È lo stesso messaggio che Mattarella consegna poco dopo. Facendo sue le parole di Martin Luther King, che «ripeteva che l’odio moltiplica l’odio e la violenza moltiplica la violenza». Vale nella società e nell’azione di ciascuno, dei giovani in particolare. Ma vale anche, per Mattarella, sullo scacchiere globale, nei rapporti tra Stati. Violenza genera violenza. «È così, all’interno delle società e nel mondo, la pace, anche a livello internazionale, nasce da questo modo di pensare e di comportarsi». Così come vale l’insegnamento di Benedetto Croce, da ricordare «ai giovani come agli adulti, e forse particolarmente agli adulti: la violenza non è forza ma debolezza». E chissà che in mente l’inquilino del Colle non abbia le immagini che arrivano dal Medio Oriente, da quell’invasione dei territori palestinesi che aveva deplorato solo pochi giorni fa. O quelle che che hanno sconvolto gli Usa, dell’omicidio dell’attivista trumpiano Charlie Kirk. Il monito, pur senza riferimenti diretti, è netto: «Nelle società del mondo di oggi ritorna la diffusione di un clima di avversione, di rancore, di reciproco rifiuto che spesso, come si legge nei recenti fatti di cronaca, sfocia nella violenza e giunge all’omicidio». Per questo bisogna «guardare alla violenza del nostro tempo per contrastarla, per sconfiggerla».

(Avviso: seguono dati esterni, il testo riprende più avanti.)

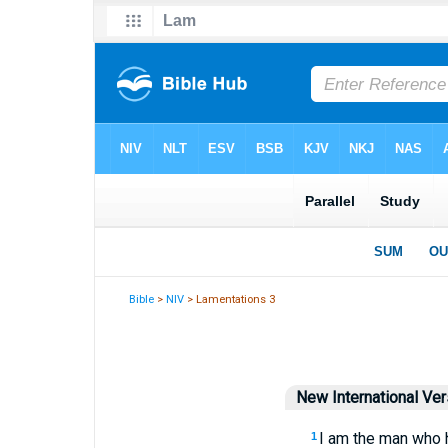
Bible
>
NIV
> Lamentations 3
New International Ver
I am the man who h
1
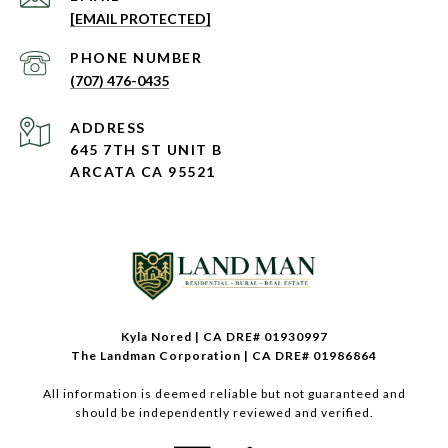
[EMAIL PROTECTED]
PHONE NUMBER
(707) 476-0435
ADDRESS
645 7TH ST UNIT B
ARCATA CA 95521
Kyla Nored | CA DRE# 01930997
The Landman Corporation | CA DRE# 01986864
All information is deemed reliable but not guaranteed and
should be independently reviewed and verified.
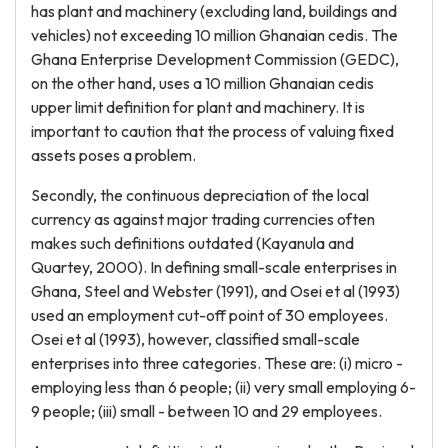
has plant and machinery (excluding land, buildings and
vehicles) not exceeding 10 million Ghanaian cedis. The
Ghana Enterprise Development Commission (GEDC),
on the other hand, uses a 10 million Ghanaian cedis
upper limit definition for plant and machinery. It is
important to caution that the process of valuing fixed
assets poses a problem.
Secondly, the continuous depreciation of the local
currency as against major trading currencies often
makes such definitions outdated (Kayanula and
Quartey, 2000). In defining small-scale enterprises in
Ghana, Steel and Webster (1991), and Osei et al (1993)
used an employment cut-off point of 30 employees.
Osei et al (1993), however, classified small-scale
enterprises into three categories. These are: (i) micro -
employing less than 6 people; (ii) very small employing 6-
9 people; (iii) small - between 10 and 29 employees.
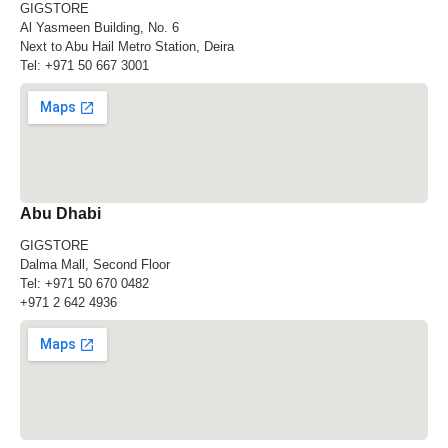
GIGSTORE
Al Yasmeen Building, No. 6
Next to Abu Hail Metro Station, Deira
Tel:
+971 50 667 3001
Abu Dhabi
GIGSTORE
Dalma Mall, Second Floor
Tel:
+971 50 670 0482
+971 2 642 4936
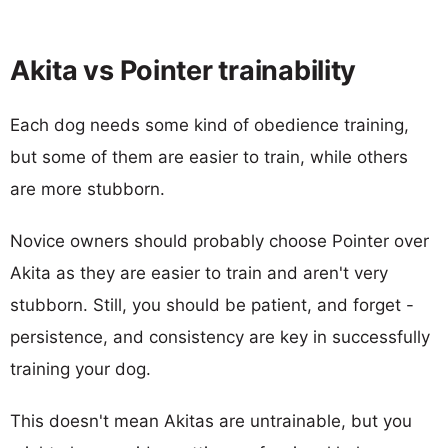
Akita vs Pointer trainability
Each dog needs some kind of obedience training,
but some of them are easier to train, while others
are more stubborn.
Novice owners should probably choose Pointer over
Akita as they are easier to train and aren't very
stubborn. Still, you should be patient, and forget -
persistence, and consistency are key in successfully
training your dog.
This doesn't mean Akitas are untrainable, but you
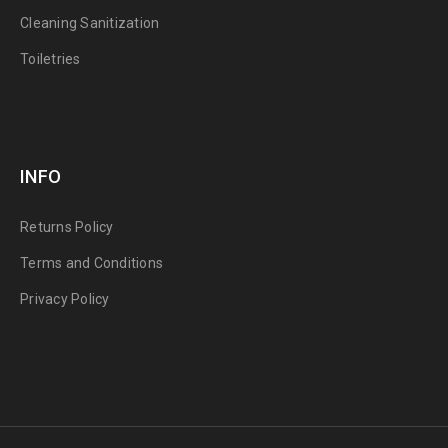
Cleaning Sanitization
Toiletries
INFO
Returns Policy
Terms and Conditions
Privacy Policy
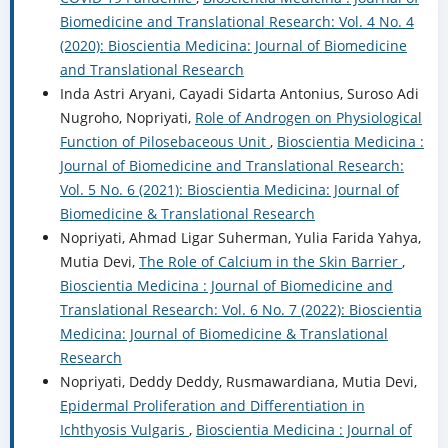
Biomedicine and Translational Research: Vol. 4 No. 4
(2020): Bioscientia Medicina: Journal of Biomedicine
and Translational Research
Inda Astri Aryani, Cayadi Sidarta Antonius, Suroso Adi
Nugroho, Nopriyati,
Role of Androgen on Physiological
Function of Pilosebaceous Unit
,
Bioscientia Medicina :
Journal of Biomedicine and Translational Research:
Vol. 5 No. 6 (2021): Bioscientia Medicina: Journal of
Biomedicine & Translational Research
Nopriyati, Ahmad Ligar Suherman, Yulia Farida Yahya,
Mutia Devi,
The Role of Calcium in the Skin Barrier
,
Bioscientia Medicina : Journal of Biomedicine and
Translational Research: Vol. 6 No. 7 (2022): Bioscientia
Medicina: Journal of Biomedicine & Translational
Research
Nopriyati, Deddy Deddy, Rusmawardiana, Mutia Devi,
Epidermal Proliferation and Differentiation in
Ichthyosis Vulgaris
,
Bioscientia Medicina : Journal of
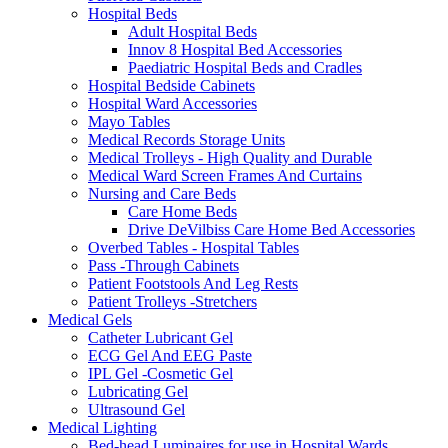
Hospital Beds
Adult Hospital Beds
Innov 8 Hospital Bed Accessories
Paediatric Hospital Beds and Cradles
Hospital Bedside Cabinets
Hospital Ward Accessories
Mayo Tables
Medical Records Storage Units
Medical Trolleys - High Quality and Durable
Medical Ward Screen Frames And Curtains
Nursing and Care Beds
Care Home Beds
Drive DeVilbiss Care Home Bed Accessories
Overbed Tables - Hospital Tables
Pass -Through Cabinets
Patient Footstools And Leg Rests
Patient Trolleys -Stretchers
Medical Gels
Catheter Lubricant Gel
ECG Gel And EEG Paste
IPL Gel -Cosmetic Gel
Lubricating Gel
Ultrasound Gel
Medical Lighting
Bed-head Luminaires for use in Hospital Wards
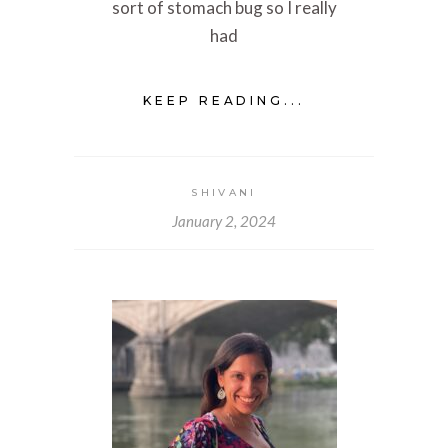
sort of stomach bug so I really
had
KEEP READING...
SHIVANI
January 2, 2024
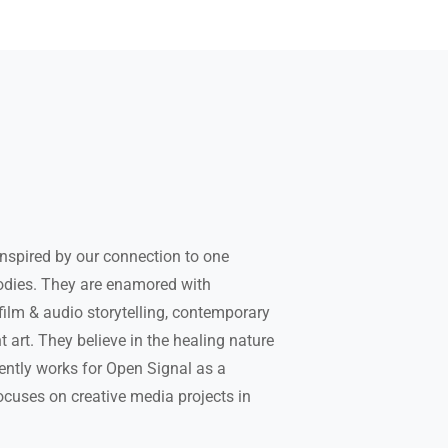
 inspired by our connection to one
bodies. They are enamored with
ilm & audio storytelling, contemporary
art. They believe in the healing nature
rently works for Open Signal as a
ocuses on creative media projects in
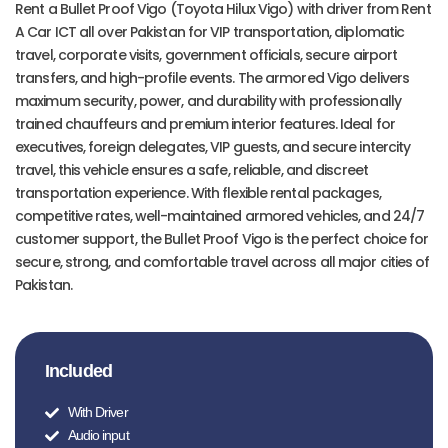
Rent a Bullet Proof Vigo (Toyota Hilux Vigo) with driver from Rent
A Car ICT all over Pakistan for VIP transportation, diplomatic
travel, corporate visits, government officials, secure airport
transfers, and high-profile events. The armored Vigo delivers
maximum security, power, and durability with professionally
trained chauffeurs and premium interior features. Ideal for
executives, foreign delegates, VIP guests, and secure intercity
travel, this vehicle ensures a safe, reliable, and discreet
transportation experience. With flexible rental packages,
competitive rates, well-maintained armored vehicles, and 24/7
customer support, the Bullet Proof Vigo is the perfect choice for
secure, strong, and comfortable travel across all major cities of
Pakistan.
Included
With Driver
Audio input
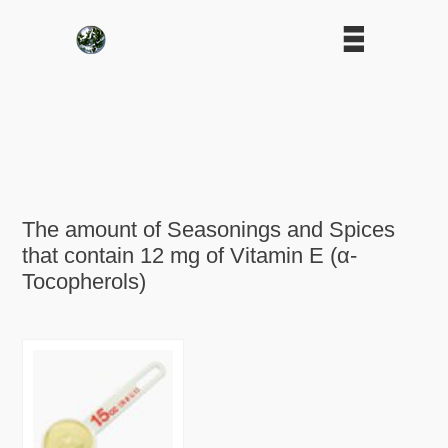
The amount of Seasonings and Spices
that contain 12 mg of Vitamin E (α-
Tocopherols)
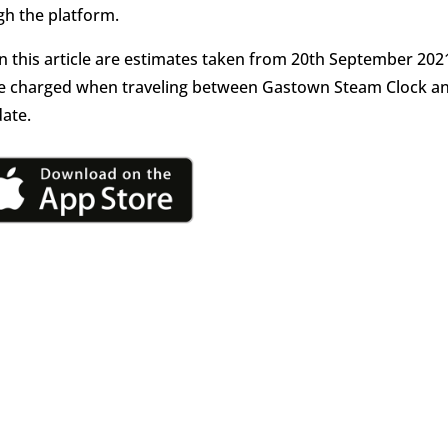
h the platform.
in this article are estimates taken from 20th September 202
l be charged when traveling between Gastown Steam Clock a
date.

Una violenza che si manifesta anche con le «parole di odio» spesso «amplificate sui social e non soltanto su di essi». E accompagnate da «narrazioni create per generare sfiducia, paura, risentimento» o «per provocare divisioni, conflitti, scontri». Ma nelle parole del capo dello Stato si legge pure un richiamo contro il bullismo, contro la prevaricazione che affligge tanti giovani. «Il diverso da sé stessi viene visto come un nemico da combattere e da abbattere. La violenza rischia così di diventare ordinaria, banale».

L’INDIFFERENZA

Quella banalità del male che il sindaco di Colleferro, Pierluigi Sanna, negli ultimi cinque anni ha lavorato duramente per arginare, investendo in cultura un terzo del bilancio del comune. «Abbiamo pianto, provato dolore. Ma poi abbiamo reagito e oggi siamo diversi, migliori. E la cura che abbiamo scelto è quella di aprire palestre, due biblioteche, un teatro impianti sportivi. Combattere l’odio con l’incontro». Cita il passo del Vangelo, il primo cittadino: «Se il chicco di grano muore, produce molto frutto. Una frase che ci siamo detti spesso, con Lucia: il dolore enorme per la perdita di Willy può essere ripagato, almeno in parte, dalla scelta di mettere il suo sacrificio a servizio dell’educazione di tanti altri ragazzi». È anche così che non si dimentica. E «non dimenticare – chiosa Mattarella – vuol dire non essere indifferenti. L’indifferenza è negativa e spregevole come la violenza». Willy non è rimasto indifferente. Ed è anche questo, agli occhi del presidente della Repubblica, che fa di lui un italiano esemplare.